Repeat each record exactly, skipping the pictures.

Start of Material for this exercise

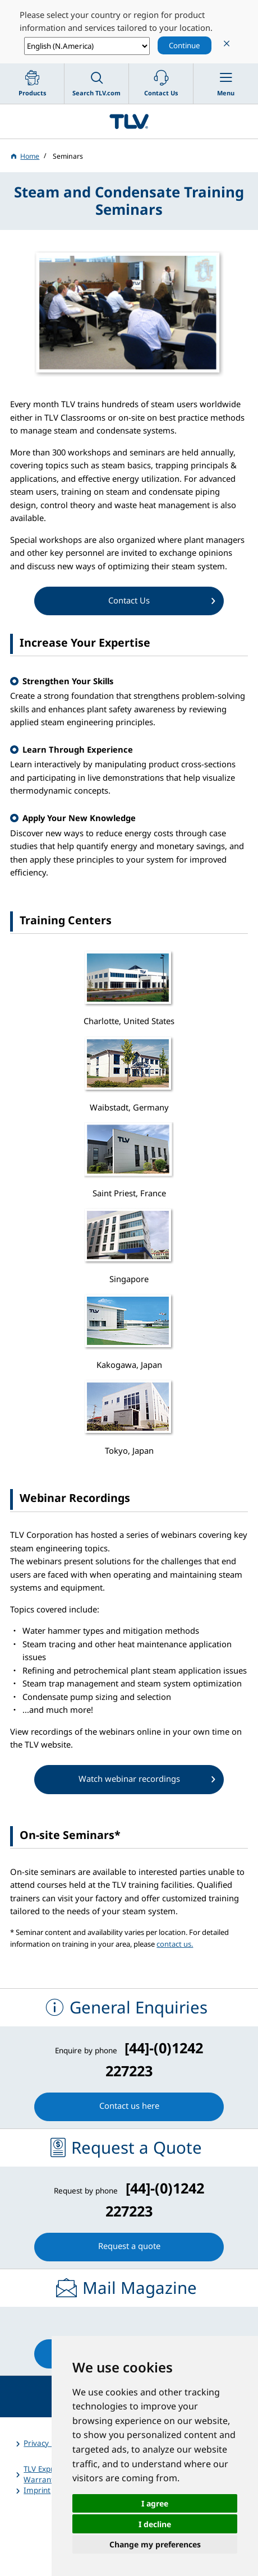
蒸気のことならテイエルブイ (129, 121)
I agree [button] (154, 2503)
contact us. (174, 1944)
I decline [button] (155, 2524)
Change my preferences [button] (155, 2544)
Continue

End of Material for this exercise

Reply to the exercise -
蒸気のことならテイエルブイ (129, 121)
I agree [button] (154, 2503)
contact us. (174, 1944)
I decline [button] (155, 2524)
Change my preferences [button] (155, 2544)
Continue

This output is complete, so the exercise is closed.